Financial Planning

Risk Management and Insurance


Every one of us faces a host of risks every day. Driving a car, eating in a restaurant, crossing a busy street, owning property, and sometimes just breathing constitute acts of faith that can carry significant risk. When adverse events might cause losses that can be quantified in dollars, we can anticipate them and manage them to mitigate the consequences. A clumsy visitor trips on the rug in your front hall, falls, and considers retiring on the proceeds of this misadventure. Or, you fall down stairs and are unable to work for a year. Avoid sleepless nights and evade these and other potential pitfalls by managing your risks.

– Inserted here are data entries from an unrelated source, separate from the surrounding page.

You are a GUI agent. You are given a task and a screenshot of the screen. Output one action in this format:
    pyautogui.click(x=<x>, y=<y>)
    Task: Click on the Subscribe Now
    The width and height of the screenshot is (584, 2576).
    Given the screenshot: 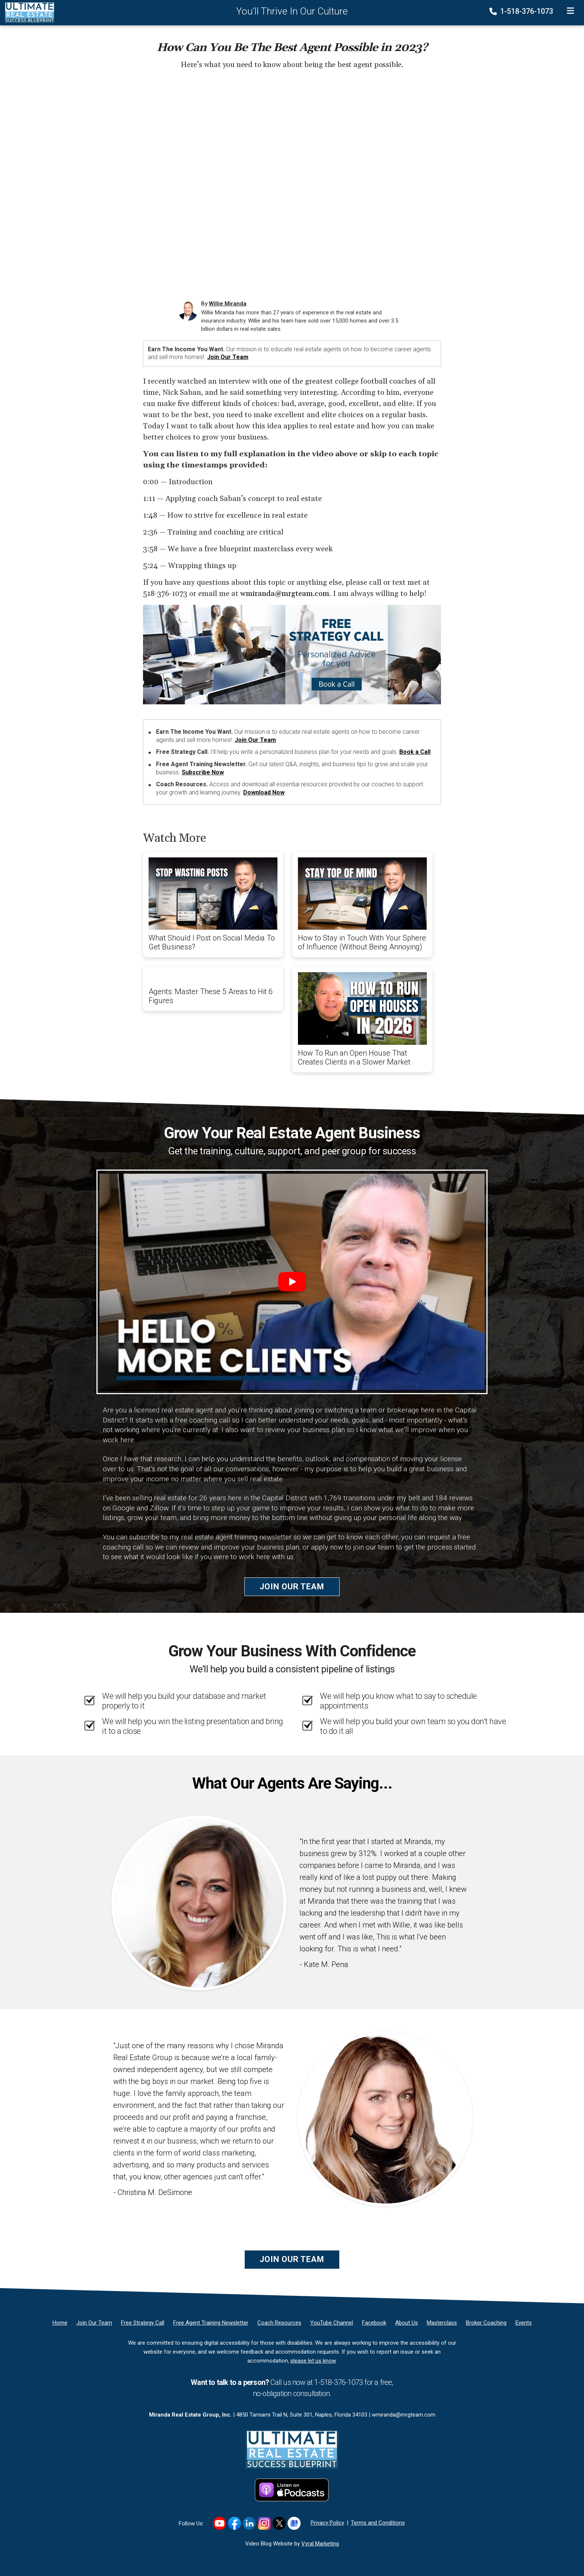 What is the action you would take?
    pyautogui.click(x=203, y=772)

Managing risk can be done in several ways. Once you’ve identified a risk, you can elect to:


Prevent it -- by, for example, practicing good fire safety
Avoid it -- by, for example, hiring a professional to trim your tree
Spread it -- by, for example, backing up your computer files and keeping the copy at a separate location
Retain it -- by assuming that certain losses are just unavoidable costs to be absorbed
Transfer it -- by sharing the risk with an insurance company


In most cases, risks that you can’t readily handle or predict are best transferred to a reliable insurance carrier rather than retained by you. You’re no doubt already familiar with the typical personal and/or commercial lines of insurance such as homeowner, auto, life, disability, health and business owner’s coverage. These lines can protect you from varying degrees of risk depending on the likelihood or probability of an adverse occurrence.